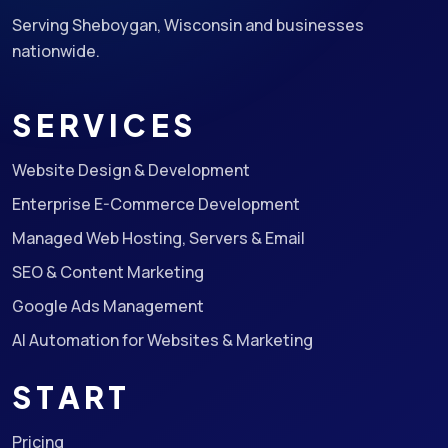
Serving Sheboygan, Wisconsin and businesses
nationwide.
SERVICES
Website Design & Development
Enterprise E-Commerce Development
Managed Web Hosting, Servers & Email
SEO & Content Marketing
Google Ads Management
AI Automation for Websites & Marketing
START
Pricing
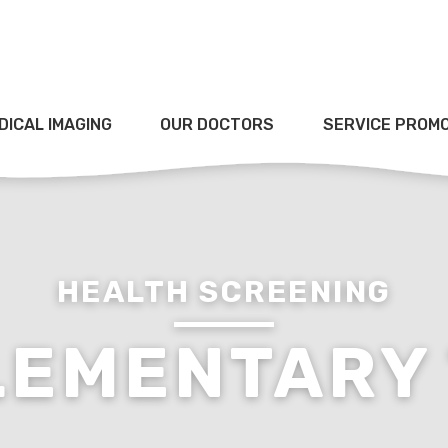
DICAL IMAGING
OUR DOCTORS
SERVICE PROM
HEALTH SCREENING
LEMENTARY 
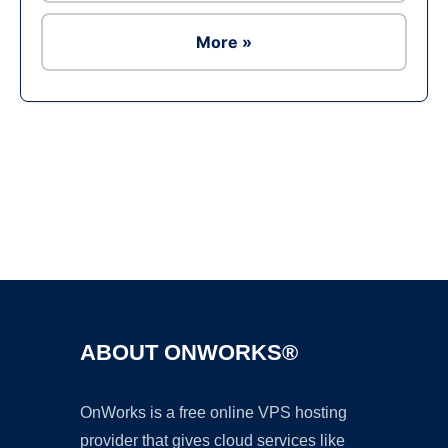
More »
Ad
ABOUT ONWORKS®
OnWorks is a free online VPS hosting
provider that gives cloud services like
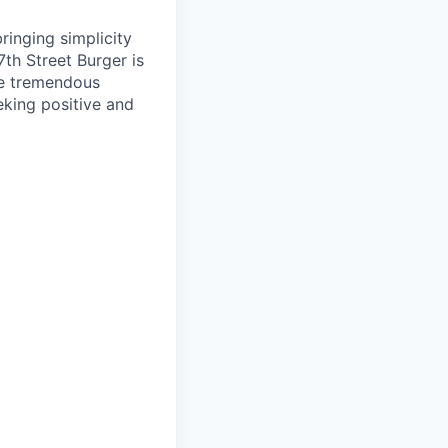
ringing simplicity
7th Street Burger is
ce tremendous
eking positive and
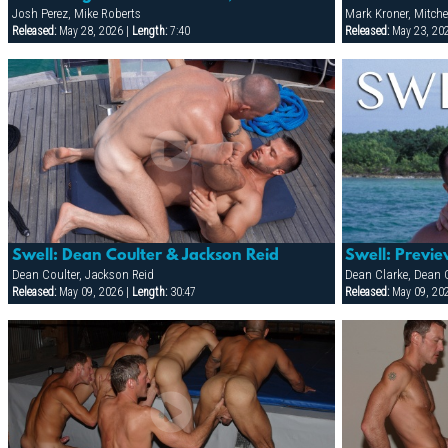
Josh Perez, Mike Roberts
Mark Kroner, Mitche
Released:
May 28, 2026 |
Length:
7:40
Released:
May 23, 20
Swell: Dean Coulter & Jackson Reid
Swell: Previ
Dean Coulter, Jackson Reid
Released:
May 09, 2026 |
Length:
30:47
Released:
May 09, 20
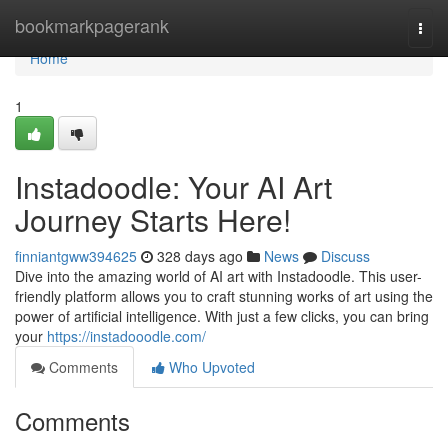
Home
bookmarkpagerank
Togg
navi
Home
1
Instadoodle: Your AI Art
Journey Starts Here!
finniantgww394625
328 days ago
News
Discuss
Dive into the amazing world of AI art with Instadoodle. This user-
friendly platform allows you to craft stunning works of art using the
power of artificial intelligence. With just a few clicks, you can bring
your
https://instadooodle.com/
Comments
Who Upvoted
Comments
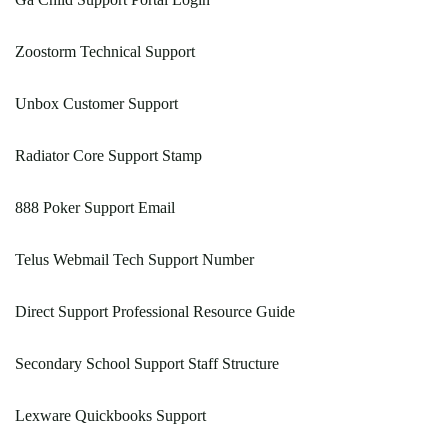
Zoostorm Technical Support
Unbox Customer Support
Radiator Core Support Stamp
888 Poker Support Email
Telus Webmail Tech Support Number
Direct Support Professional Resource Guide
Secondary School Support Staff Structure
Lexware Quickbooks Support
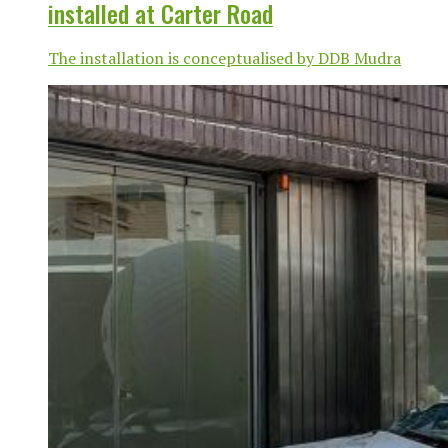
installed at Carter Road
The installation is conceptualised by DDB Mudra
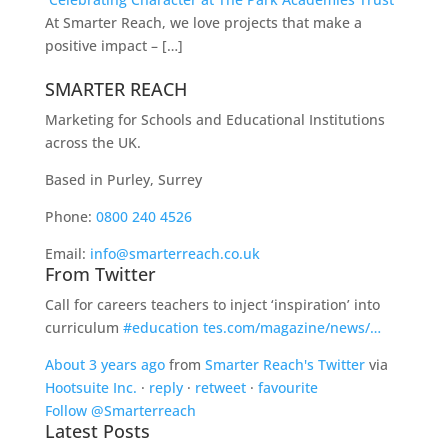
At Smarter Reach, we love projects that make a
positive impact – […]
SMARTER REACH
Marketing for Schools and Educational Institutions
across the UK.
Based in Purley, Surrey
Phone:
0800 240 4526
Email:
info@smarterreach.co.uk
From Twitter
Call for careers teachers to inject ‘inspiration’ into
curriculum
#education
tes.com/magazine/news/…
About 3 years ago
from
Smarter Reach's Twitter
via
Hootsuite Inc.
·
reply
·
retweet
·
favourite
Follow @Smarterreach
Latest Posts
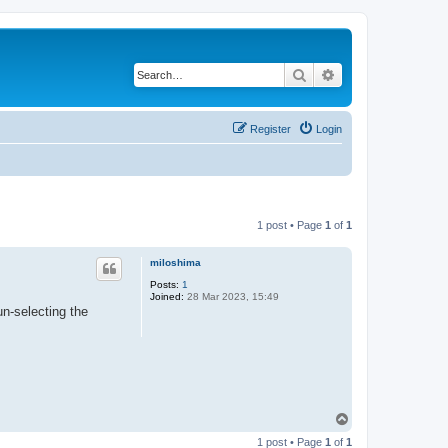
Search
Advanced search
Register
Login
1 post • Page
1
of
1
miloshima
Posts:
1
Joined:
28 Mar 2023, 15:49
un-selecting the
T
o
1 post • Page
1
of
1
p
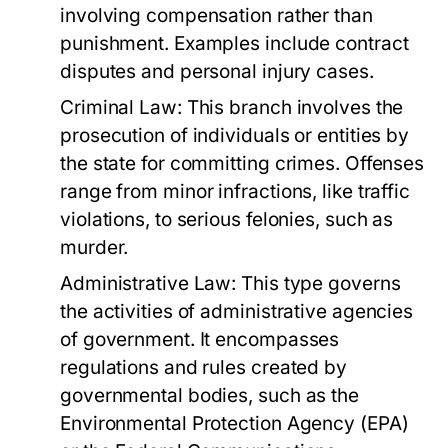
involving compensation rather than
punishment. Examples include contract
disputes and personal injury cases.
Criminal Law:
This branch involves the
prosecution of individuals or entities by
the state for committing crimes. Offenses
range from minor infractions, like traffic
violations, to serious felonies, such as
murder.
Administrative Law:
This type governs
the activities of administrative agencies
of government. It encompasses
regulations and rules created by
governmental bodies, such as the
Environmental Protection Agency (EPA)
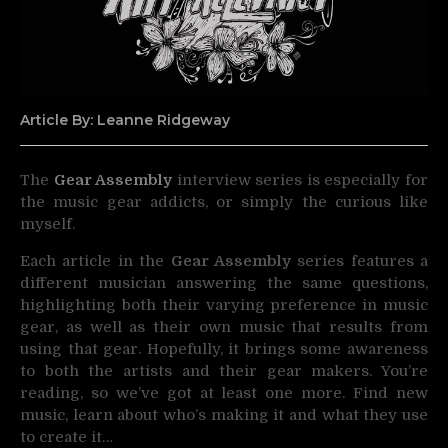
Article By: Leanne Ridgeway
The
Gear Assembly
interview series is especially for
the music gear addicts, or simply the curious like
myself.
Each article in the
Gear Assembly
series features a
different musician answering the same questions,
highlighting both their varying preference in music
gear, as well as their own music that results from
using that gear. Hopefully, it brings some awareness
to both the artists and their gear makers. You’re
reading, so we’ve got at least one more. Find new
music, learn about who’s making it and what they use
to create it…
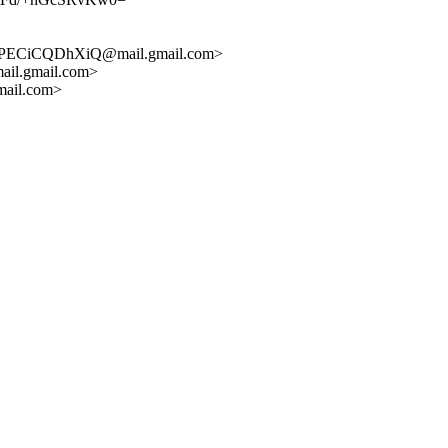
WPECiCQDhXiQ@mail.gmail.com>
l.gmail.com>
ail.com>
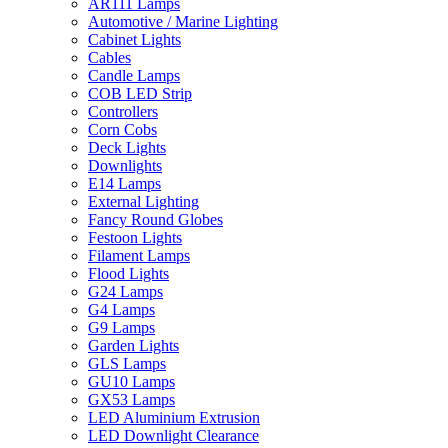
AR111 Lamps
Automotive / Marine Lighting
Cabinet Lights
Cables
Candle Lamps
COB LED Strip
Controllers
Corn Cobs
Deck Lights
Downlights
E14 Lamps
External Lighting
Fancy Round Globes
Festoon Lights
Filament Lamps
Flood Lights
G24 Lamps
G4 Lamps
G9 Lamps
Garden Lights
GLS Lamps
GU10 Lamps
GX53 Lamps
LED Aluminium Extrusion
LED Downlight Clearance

################

Task directions:
Could you please find every line of the listing above holding the string "This" and copy it?

Task response:
Dive into the amazing world of AI art with Instadoodle. This user-
This branch involves the
This type governs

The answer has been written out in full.